Write a Neon mpn_submul_1, starting with the 1.65 c/l addmul_1, complementing U on-the-fly. Goal performance ≤ 1.82 c/l.
Rewrite mpn_lshift, mpn_rshift, mpn_lshiftc (currently 1.5 c/l). Using Neon shift (128-bit insns split by the hardware, or 64-bit insns) sets an lower bound of 1 c/l. Using vmull.32 or vmlal.32 sets a lower bound of 0.5 c/l.
Rewrite arm/v7a/cora15/neon/aorsorrlshC_n.asm (currently 2.5 c/l). For mpn_addlshC_n we may perhaps just fall back to mpn_addmul_1 (splitting the rp operand), but the subtracting variants are a lot trickier and will need a different scheme. (Perhaps fall back to a future fast mpn_submul_1).
Write a Neon mpn_addmul_2, similar to the new mpn_addmul_1. Performance goal: 1.3 c/l.

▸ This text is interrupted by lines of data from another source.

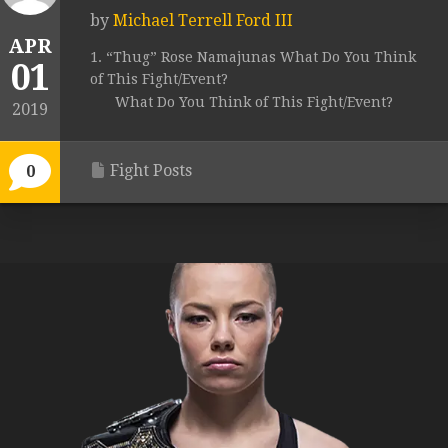
by
Michael Terrell Ford III
APR
1. “Thug” Rose Namajunas What Do You Think
01
of This Fight/Event?
What Do You Think of This Fight/Event?
2019
Fight Posts
0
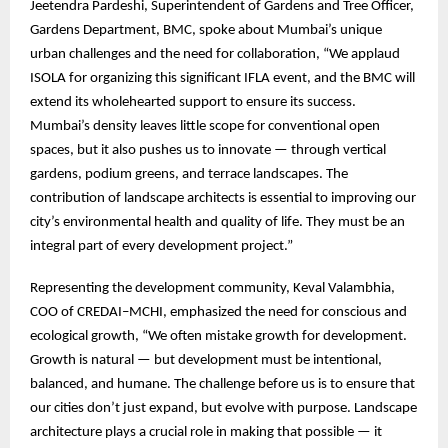
Jeetendra Pardeshi, Superintendent of Gardens and Tree Officer,
Gardens Department, BMC, spoke about Mumbai’s unique
urban challenges and the need for collaboration, “We applaud
ISOLA for organizing this significant IFLA event, and the BMC will
extend its wholehearted support to ensure its success.
Mumbai’s density leaves little scope for conventional open
spaces, but it also pushes us to innovate — through vertical
gardens, podium greens, and terrace landscapes. The
contribution of landscape architects is essential to improving our
city’s environmental health and quality of life. They must be an
integral part of every development project.”
Representing the development community, Keval Valambhia,
COO of CREDAI–MCHI, emphasized the need for conscious and
ecological growth, “We often mistake growth for development.
Growth is natural — but development must be intentional,
balanced, and humane. The challenge before us is to ensure that
our cities don’t just expand, but evolve with purpose. Landscape
architecture plays a crucial role in making that possible — it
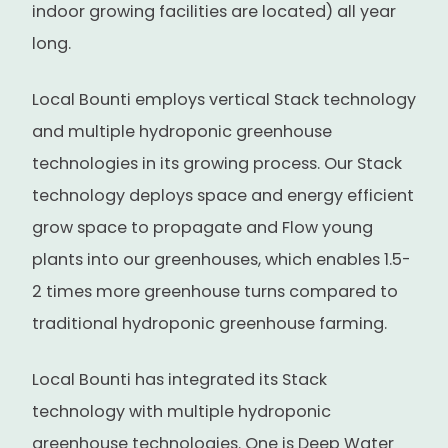
indoor growing facilities are located) all year
long.
Local Bounti employs vertical Stack technology
and multiple hydroponic greenhouse
technologies in its growing process. Our Stack
technology deploys space and energy efficient
grow space to propagate and Flow young
plants into our greenhouses, which enables 1.5-
2 times more greenhouse turns compared to
traditional hydroponic greenhouse farming.
Local Bounti has integrated its Stack
technology with multiple hydroponic
greenhouse technologies. One is Deep Water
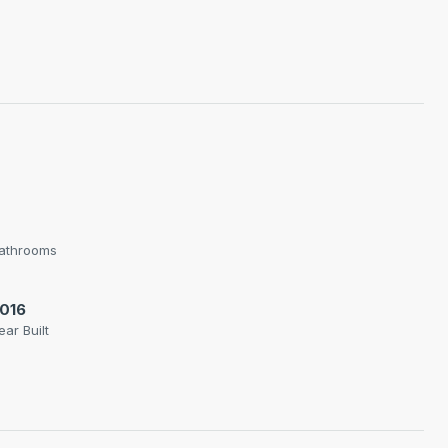
athrooms
Wed
Thu
Fri
19
20
21
016
Aug
Aug
Aug
ear Built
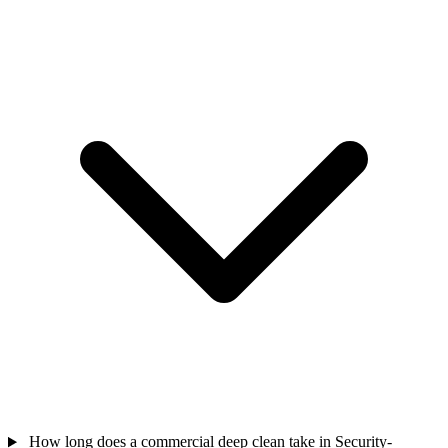
How long does a commercial deep clean take in Security-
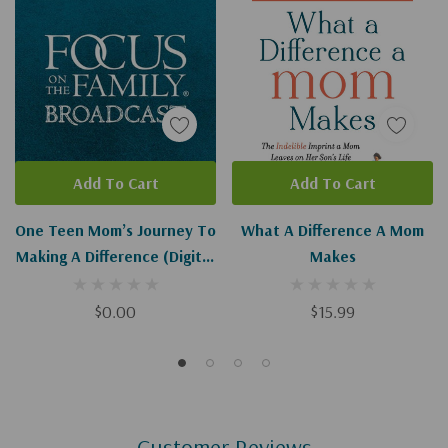
Add To Cart
Add To Cart
One Teen Mom’s Journey To
What A Difference A Mom
Making A Difference (Digital
Makes
Download)
$0.00
$15.99
Customer Reviews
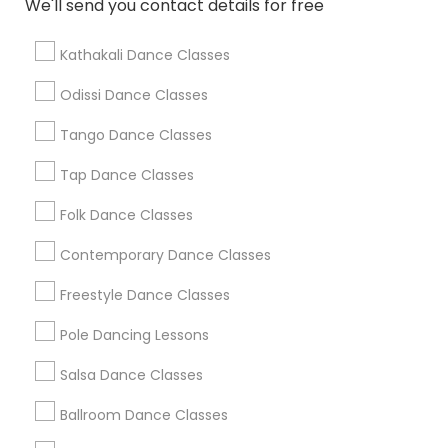
We'll send you contact details for free
Find Local Dance Classes in Popular
Metros
Kathakali Dance Classes
Atlanta Metro Area
Bay Area
Boston Metro Area
Odissi Dance Classes
Chicago Metro Area
Cleveland Metro Area
Tango Dance Classes
Los Angeles Metro Area
Miami Metro Area
New Jersey Area
Research Triangle Area
Tap Dance Classes
Washington Metro Area
Folk Dance Classes
Useful Links
Contemporary Dance Classes
Badge
Offers
Q&A
Testimonials
All Categories
Freestyle Dance Classes
All Services
Sitemap
Pole Dancing Lessons
Salsa Dance Classes
Find and Post Ads
Ballroom Dance Classes
Get IT Training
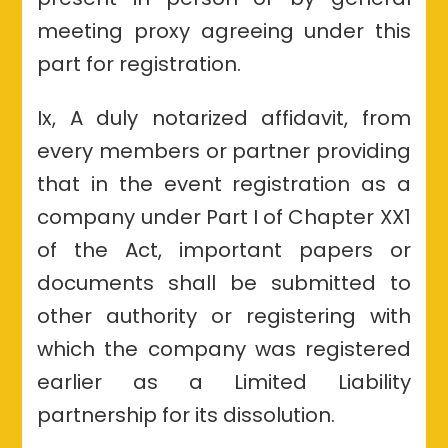
meeting proxy agreeing under this
part for registration.
Ix, A duly notarized affidavit, from
every members or partner providing
that in the event registration as a
company under Part I of Chapter XX1
of the Act, important papers or
documents shall be submitted to
other authority or registering with
which the company was registered
earlier as a Limited Liability
partnership for its dissolution.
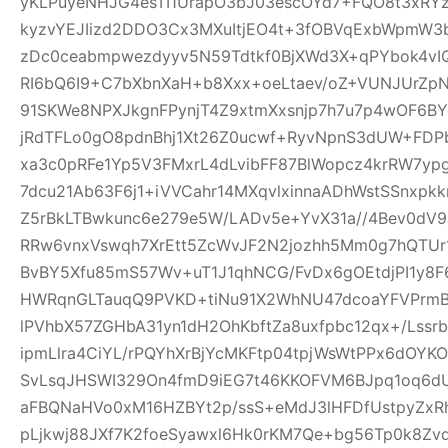
yKLPuyeNHJG4esTI1UrapO3bJ03escOYd7+FQO8t3xRYz
kyzvYEJIizd2DDO3Cx3MXuItjEO4t+3fOBVqExbWpmW
zDc0ceabmpwezdyyv5N59Tdtkf0BjXWd3X+qPYbok4vI
RI6bQ6I9+C7bXbnXaH+b8Xxx+oeLtaev/oZ+VUNJUrZp
91SKWe8NPXJkgnFPynjT4Z9xtmXxsnjp7h7u7p4wOF6B
jRdTFLo0gO8pdnBhj1Xt26Z0ucwf+RyvNpnS3dUW+FDP
xa3c0pRFe1Yp5V3FMxrL4dLvibFF87BlWopcz4krRW7ypg
7dcu21Ab63F6j1+iVVCahr14MXqvlxinnaADhWstSSnxpkk
Z5rBkLTBwkunc6e279e5W/LADv5e+YvX31a//4Bev0dV9
RRw6vnxVswqh7XrEtt5ZcWvJF2N2jozhh5Mm0g7hQTUr1
BvBY5Xfu85mS57Wv+uT1J1qhNCG/FvDx6gOEtdjPI1y8
HWRqnGLTauqQ9PVKD+tiNu91X2WhNU47dcoaYFVPrmB
lPVhbX57ZGHbA31yn1dH2OhKbftZa8uxfpbc12qx+/Lssrb
ipmLlra4CiYL/rPQYhXrBjYcMKFtp04tpjWsWtPPx6dOY
SvLsqJHSWI329On4fmD9iEG7t46KKOFVM6BJpq1oq6dU
aFBQNaHVo0xM16HZBYt2p/ssS+eMdJ3lHFDfUstpyZx
pLjkwj88JXf7K2foeSyawxl6Hk0rKM7Qe+bg56Tp0k8Zv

Write mpn_addmul_[k] for k ≥ 3 running at ≤ 1 c/l. Note that the vaddw.u32 scheme of mpn_addmul_1 and mpn_addmul_2 will not work, as the 64-bit accumulator would overflow.
Write mpn_mul_basecase using the fastest mpn_addmul_[k] using overlapped software pipelining.
Write mpn_sqr_basecase using mpn_addmul_2 using overlapped software pipelining.
Write mpn_redc_1 perhaps for just a few sizes, handling just n ≤ REDC_1_TO_REDC_2_THRESHOLD.
Write mpn_redc_2.
Write mpn_mod_1s_2p, mpn_mod_1s_3p, mpn_mod_1s_4p using Neon at least for the multiplies not on the critical path. This should get us to around 1 c/l.
Write mpn_mod_34lsub1 using Neon, for 0.6 c/l on A15 (and 1.0 c/l on A9). Perhaps also write a core mpn_mod_34lsub1, using ldrd (reaching 0.9 c/l on A15), or a hybrid code/Neon variant...

DONE:

Write a core insn mpn_submul_1 based on the 2.0 c/l mpn_addmul_1.